2. Misunderstanding the toxin's target. It's easy to confuse molecular targets. The toxin does not affect DNA synthesis or directly damage cell membranes. Its precise action is the ADP-ribosylation of elongation factor 2 (EF-2), which halts protein synthesis.
3. Focusing only on the pharyngitis. While the pseudomembrane is iconic, the life-threatening aspects of diphtheria are its systemic complications. Always associate diphtheria with potential myocarditis and neuropathy.
4. Overlooking the role of vaccination in treatment. Antitoxin (horse serum-derived antibodies) is the urgent, specific treatment to neutralize circulating toxin. However, antibiotics like penicillin or erythromycin are also given—not primarily to treat the systemic disease, but to eradicate the carrier state and stop further toxin production. Vaccination is for prevention, not acute treatment.

Summary

• Corynebacterium diphtheriae is a gram-positive, club-shaped rod with metachromatic granules. Its pathogenicity depends on lysogenic conversion by a beta-prophage carrying the toxin gene.

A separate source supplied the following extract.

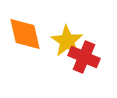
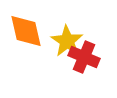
orange diamond: moved 1 px right, 3 px up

• The diphtheria exotoxin is an A-B toxin that enters cells and causes irreversible ADP-ribosylation of elongation factor 2 (EF-2), halting protein synthesis and leading to cell death.
• Clinically, it causes a pseudomembranous pharyngitis with a characteristic adherent gray membrane. Local swelling can cause "bull-neck" lymphadenopathy.
• The absorbed toxin causes severe systemic effects, most notably myocarditis (heart muscle inflammation) and neuropathy (descending paralysis).
• Prevention is achieved through the DPT/DTaP/Tdap vaccine, which contains diphtheria toxoid to induce protective antitoxin antibodies, highlighting one of the great successes of public health immunization programs.